** Task objective **
Identify and pull out each line of the entries in which "Katanga" occurs.

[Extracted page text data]

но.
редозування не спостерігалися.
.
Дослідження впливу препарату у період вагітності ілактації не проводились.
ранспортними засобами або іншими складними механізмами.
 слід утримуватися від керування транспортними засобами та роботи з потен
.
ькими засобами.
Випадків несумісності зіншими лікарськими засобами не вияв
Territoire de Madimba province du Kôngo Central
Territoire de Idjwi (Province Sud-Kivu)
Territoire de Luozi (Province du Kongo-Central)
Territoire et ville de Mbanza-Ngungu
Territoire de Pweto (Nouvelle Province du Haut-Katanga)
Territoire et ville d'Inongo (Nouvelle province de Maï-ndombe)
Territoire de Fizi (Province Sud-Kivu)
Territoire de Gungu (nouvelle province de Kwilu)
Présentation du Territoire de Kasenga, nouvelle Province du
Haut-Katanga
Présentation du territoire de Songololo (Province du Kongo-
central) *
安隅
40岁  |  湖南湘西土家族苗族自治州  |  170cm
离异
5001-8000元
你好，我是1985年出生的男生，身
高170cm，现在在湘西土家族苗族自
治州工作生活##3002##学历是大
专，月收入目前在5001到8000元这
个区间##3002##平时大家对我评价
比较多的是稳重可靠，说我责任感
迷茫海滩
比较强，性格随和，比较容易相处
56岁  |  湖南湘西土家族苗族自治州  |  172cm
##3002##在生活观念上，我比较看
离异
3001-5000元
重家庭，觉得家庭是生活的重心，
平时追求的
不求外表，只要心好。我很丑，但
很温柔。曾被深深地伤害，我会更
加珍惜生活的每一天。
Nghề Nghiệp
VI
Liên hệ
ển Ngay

** Reply to the exercise **
Territoire de Pweto (Nouvelle Province du Haut-Katanga)
Haut-Katanga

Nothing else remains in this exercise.